▶ What is expected
Show each line of the entries below in which the word "notification" appears.

Start of Block

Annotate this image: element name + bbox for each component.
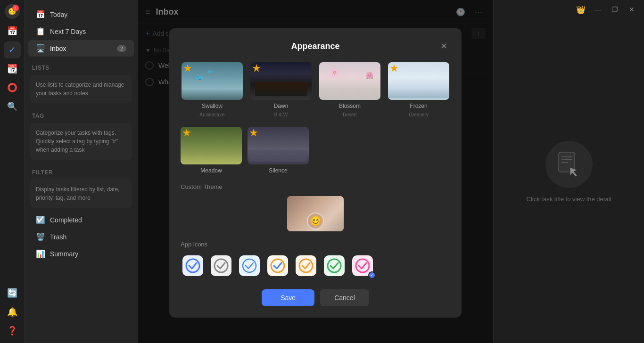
architecture-category: Architecture [199,112,224,117]
completed-icon: ☑️ [36,215,45,224]
svg-rect-4 [239,255,260,276]
blossom-label: Blossom [339,103,361,109]
right-panel: Click task title to view the detail [493,0,644,343]
theme-silence[interactable]: Silence [248,127,309,174]
sidebar-calendar-icon[interactable]: 📆 [4,60,21,77]
sidebar-item-next7days[interactable]: 📋 Next 7 Days [28,23,134,40]
swallow-thumb: 🐦 🐦 [182,62,243,100]
app-icon-gray[interactable] [209,253,233,278]
themes-grid: 🐦 🐦 Swallow Architecture Dawn B & W [181,62,450,117]
theme-swallow[interactable]: 🐦 🐦 Swallow Architecture [181,62,244,117]
today-nav-icon: 📅 [36,10,45,19]
app-icon-pink[interactable]: ✓ [350,253,375,278]
sidebar-habits-icon[interactable]: ⭕ [4,79,21,96]
custom-theme-thumb: 😊 [287,196,344,231]
theme-meadow[interactable]: Meadow [181,127,242,174]
notification-badge: 1 [12,5,19,11]
modal-footer: Save Cancel [181,289,450,306]
app-icons-title: App icons [181,241,450,248]
sidebar-today-label: Today [50,11,67,18]
tag-info-card: Categorize your tasks with tags. Quickly… [30,123,132,160]
main-content: ≡ Inbox 🕐 ⋯ + ⋮ ▼ No Date Welc... Wha...… [138,0,493,343]
minimize-button[interactable]: — [591,3,604,16]
desert-category: Desert [343,112,356,117]
app-icon-green[interactable] [322,253,347,278]
greenery-category: Greenery [409,112,429,117]
svg-marker-18 [570,167,577,177]
custom-theme-title: Custom Theme [181,183,450,190]
dawn-premium-badge [252,64,261,73]
app-icons-row: ✓ [181,253,450,278]
custom-theme-card[interactable]: 😊 [181,196,450,231]
check-icon: ✓ [8,45,16,55]
silence-label: Silence [269,167,287,174]
sidebar-search-icon[interactable]: 🔍 [4,98,21,115]
app-icon-orange[interactable] [294,253,318,278]
calendar-icon: 📆 [7,64,17,74]
silence-premium-badge [249,129,258,137]
modal-close-button[interactable]: ✕ [437,40,450,53]
sync-button[interactable]: 🔄 [4,285,21,302]
tag-section-header: Tag [25,105,138,121]
tag-info-text: Categorize your tasks with tags. Quickly… [36,130,118,153]
empty-state-icon [545,141,593,188]
lists-info-text: Use lists to categorize and manage your … [36,82,124,97]
filter-info-card: Display tasks filtered by list, date, pr… [30,180,132,208]
sidebar-next7days-label: Next 7 Days [50,28,86,35]
theme-dawn[interactable]: Dawn B & W [249,62,313,117]
sidebar-trash-label: Trash [50,233,66,241]
crown-icon: 👑 [576,5,586,14]
custom-theme-section: Custom Theme 😊 [181,183,450,231]
app-icon-orange-blue[interactable] [265,253,290,278]
modal-overlay: Appearance ✕ 🐦 🐦 Swallow Architecture [138,0,493,343]
sidebar-completed-label: Completed [50,216,82,224]
selected-badge: ✓ [368,271,376,279]
lists-info-card: Use lists to categorize and manage your … [30,75,132,103]
theme-blossom[interactable]: 🌸 🌺 Blossom Desert [318,62,381,117]
modal-header: Appearance ✕ [181,40,450,53]
sidebar-item-inbox[interactable]: 🖥️ Inbox 2 [28,40,134,57]
inbox-badge: 2 [117,45,126,52]
meadow-premium-badge [182,129,191,137]
filter-section-header: Filter [25,162,138,178]
search-icon: 🔍 [7,101,17,112]
filter-info-text: Display tasks filtered by list, date, pr… [36,186,119,201]
silence-thumb [248,127,309,164]
maximize-button[interactable]: ❐ [608,3,621,16]
appearance-modal: Appearance ✕ 🐦 🐦 Swallow Architecture [169,28,462,318]
frozen-label: Frozen [410,103,427,109]
app-icon-blue-outline[interactable] [237,253,262,278]
today-icon: 📅 [7,26,17,36]
meadow-label: Meadow [200,167,222,174]
swallow-label: Swallow [202,103,223,109]
save-button[interactable]: Save [262,289,314,306]
help-button[interactable]: ❓ [4,322,21,339]
cancel-button[interactable]: Cancel [320,289,369,306]
theme-frozen[interactable]: Frozen Greenery [387,62,450,117]
habits-icon: ⭕ [7,82,17,93]
dawn-label: Dawn [274,103,289,109]
sidebar: 📅 Today 📋 Next 7 Days 🖥️ Inbox 2 Lists U… [25,0,138,343]
sidebar-item-today[interactable]: 📅 Today [28,6,134,23]
meadow-thumb [181,127,242,164]
window-chrome: 👑 — ❐ ✕ [570,0,644,19]
sidebar-inbox-label: Inbox [50,45,66,52]
sidebar-item-summary[interactable]: 📊 Summary [28,245,134,262]
dawn-thumb [250,62,312,100]
sidebar-item-trash[interactable]: 🗑️ Trash [28,229,134,245]
sidebar-item-completed[interactable]: ☑️ Completed [28,212,134,228]
bell-button[interactable]: 🔔 [4,303,21,320]
app-icon-blue[interactable] [181,253,205,278]
lists-section-header: Lists [25,57,138,73]
next7days-icon: 📋 [36,27,45,36]
cursor-doc-icon [555,150,583,179]
icon-bar: 🙂 1 📅 ✓ 📆 ⭕ 🔍 🔄 🔔 ❓ [0,0,25,343]
sidebar-tasks-icon[interactable]: ✓ [4,41,21,58]
close-button[interactable]: ✕ [625,3,638,16]
modal-title: Appearance [194,41,437,51]
frozen-premium-badge [390,64,398,73]
avatar-button[interactable]: 🙂 1 [5,4,20,19]
help-icon: ❓ [7,326,17,336]
sidebar-summary-label: Summary [50,250,78,258]
sidebar-today-icon[interactable]: 📅 [4,23,21,40]
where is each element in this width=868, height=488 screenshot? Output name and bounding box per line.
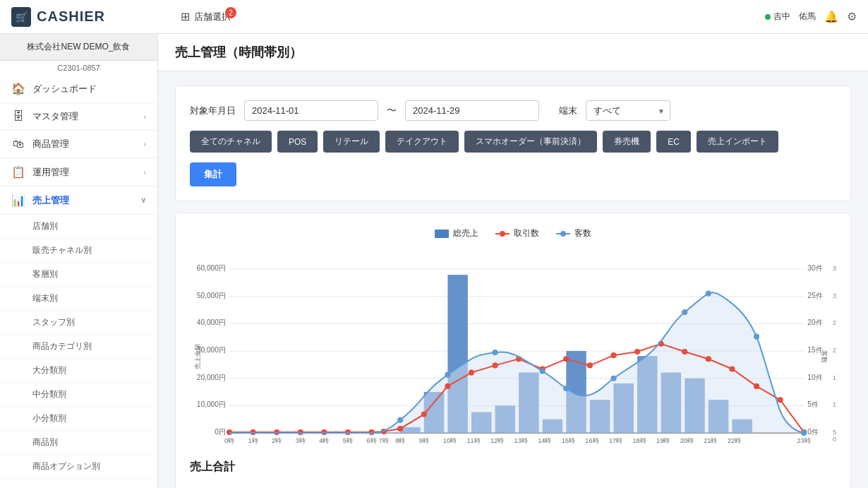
notification-button[interactable]: 🔔 [824, 10, 838, 23]
user-status-dot [765, 14, 771, 20]
chevron-right-icon: › [143, 140, 146, 148]
sidebar-item-label: 運用管理 [32, 166, 69, 179]
channel-vending-button[interactable]: 券売機 [603, 131, 651, 153]
svg-text:1時: 1時 [248, 437, 258, 444]
channel-all-button[interactable]: 全てのチャネル [190, 131, 272, 153]
svg-text:20件: 20件 [807, 319, 822, 326]
home-icon: 🏠 [11, 82, 25, 95]
legend-bar-label: 総売上 [453, 227, 478, 239]
svg-point-48 [274, 429, 279, 435]
channel-smartphone-button[interactable]: スマホオーダー（事前決済） [464, 131, 597, 153]
legend-line-blue-color [556, 233, 570, 234]
svg-text:35人: 35人 [833, 265, 836, 272]
page-header: 売上管理（時間帯別） [158, 34, 868, 71]
svg-text:12時: 12時 [490, 437, 504, 444]
svg-point-64 [634, 349, 640, 355]
channel-pos-button[interactable]: POS [277, 131, 318, 153]
sidebar-item-label: 売上管理 [32, 194, 69, 207]
sub-nav-option[interactable]: 商品オプション別 [0, 455, 157, 479]
settings-button[interactable]: ⚙ [847, 10, 857, 23]
main-content: 売上管理（時間帯別） 対象年月日 〜 端末 すべて POS EC [158, 34, 868, 488]
date-label: 対象年月日 [190, 105, 236, 117]
chevron-right-icon: › [143, 168, 146, 177]
svg-point-73 [445, 372, 450, 378]
svg-text:0件: 0件 [807, 428, 819, 436]
channel-takeout-button[interactable]: テイクアウト [385, 131, 459, 153]
store-select-button[interactable]: ⊞ 店舗選択 2 [181, 10, 231, 23]
svg-point-47 [250, 429, 255, 435]
svg-point-78 [682, 309, 687, 315]
chart-container: 60,000円 50,000円 40,000円 30,000円 20,000円 … [190, 251, 836, 448]
legend-red-line: 取引数 [495, 227, 539, 239]
svg-text:19時: 19時 [656, 437, 670, 444]
svg-point-81 [801, 430, 807, 436]
sub-nav-minor[interactable]: 小分類別 [0, 407, 157, 431]
company-id: C2301-0857 [0, 61, 157, 75]
sub-nav-store[interactable]: 店舗別 [0, 215, 157, 239]
svg-point-72 [397, 417, 403, 423]
company-select-button[interactable]: 株式会社NEW DEMO_飲食 [27, 41, 130, 53]
channel-retail-button[interactable]: リテール [323, 131, 380, 153]
svg-point-69 [754, 383, 759, 389]
svg-point-76 [563, 386, 569, 391]
svg-text:30人: 30人 [833, 292, 836, 299]
svg-text:40,000円: 40,000円 [197, 319, 226, 326]
legend-blue-label: 客数 [574, 227, 591, 239]
svg-point-61 [563, 356, 569, 362]
svg-point-58 [492, 362, 498, 368]
svg-text:23時: 23時 [797, 437, 811, 444]
svg-point-67 [706, 356, 711, 362]
terminal-select[interactable]: すべて POS EC [586, 100, 670, 121]
logo-area: 🛒 CASHIER [11, 7, 169, 27]
sub-nav-customer[interactable]: 客層別 [0, 263, 157, 287]
user-name: 吉中 佑馬 [773, 11, 816, 23]
svg-text:売上金額: 売上金額 [194, 344, 201, 369]
svg-point-80 [754, 334, 759, 340]
svg-text:5件: 5件 [807, 400, 819, 408]
sidebar-item-dashboard[interactable]: 🏠 ダッシュボード [0, 75, 157, 103]
sub-nav-category[interactable]: 商品カテゴリ別 [0, 335, 157, 359]
svg-point-70 [778, 397, 783, 403]
section-title: 売上合計 [190, 448, 836, 475]
channel-import-button[interactable]: 売上インポート [697, 131, 778, 153]
operation-icon: 📋 [11, 165, 25, 179]
logo-icon: 🛒 [11, 7, 31, 27]
chart-svg: 60,000円 50,000円 40,000円 30,000円 20,000円 … [190, 251, 836, 448]
sub-nav-staff[interactable]: スタッフ別 [0, 311, 157, 335]
user-info: 吉中 佑馬 [765, 11, 816, 23]
sidebar-item-product[interactable]: 🛍 商品管理 › [0, 131, 157, 158]
channel-ec-button[interactable]: EC [656, 131, 691, 153]
svg-point-57 [469, 369, 474, 375]
sidebar-item-operation[interactable]: 📋 運用管理 › [0, 158, 157, 186]
svg-text:0円: 0円 [215, 428, 226, 436]
svg-point-51 [345, 429, 351, 435]
header-center: ⊞ 店舗選択 2 [181, 10, 754, 23]
date-separator: 〜 [387, 105, 397, 117]
legend-dot-red [500, 231, 505, 237]
sub-nav-product[interactable]: 商品別 [0, 431, 157, 455]
svg-text:8時: 8時 [395, 437, 405, 444]
sidebar-item-master[interactable]: 🗄 マスタ管理 › [0, 103, 157, 131]
sub-nav-middle[interactable]: 中分類別 [0, 383, 157, 407]
date-filter-row: 対象年月日 〜 端末 すべて POS EC ▼ [190, 100, 836, 121]
sub-nav-major[interactable]: 大分類別 [0, 359, 157, 383]
svg-point-77 [610, 376, 616, 381]
sub-nav-channel[interactable]: 販売チャネル別 [0, 239, 157, 263]
svg-text:13時: 13時 [514, 437, 528, 444]
date-to-input[interactable] [405, 100, 539, 121]
product-icon: 🛍 [11, 138, 25, 150]
chart-section: 総売上 取引数 客数 [175, 213, 851, 488]
svg-text:10人: 10人 [833, 401, 836, 408]
svg-text:15人: 15人 [833, 374, 836, 381]
sidebar-item-sales[interactable]: 📊 売上管理 ∨ [0, 186, 157, 215]
svg-text:16時: 16時 [585, 437, 598, 444]
aggregate-button[interactable]: 集計 [190, 162, 236, 186]
date-from-input[interactable] [244, 100, 378, 121]
sub-nav-terminal[interactable]: 端末別 [0, 287, 157, 311]
terminal-label: 端末 [559, 105, 577, 117]
legend-dot-blue [560, 231, 566, 237]
header-right: 吉中 佑馬 🔔 ⚙ [765, 10, 857, 23]
channel-buttons: 全てのチャネル POS リテール テイクアウト スマホオーダー（事前決済） 券売… [190, 131, 836, 153]
filter-section: 対象年月日 〜 端末 すべて POS EC ▼ 全てのチ [175, 85, 851, 201]
svg-point-54 [397, 426, 403, 432]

End of Block

▶ Response area
notification-badge: 1 [12,5,19,11]
notification-button[interactable]: 🔔 [824, 10, 838, 23]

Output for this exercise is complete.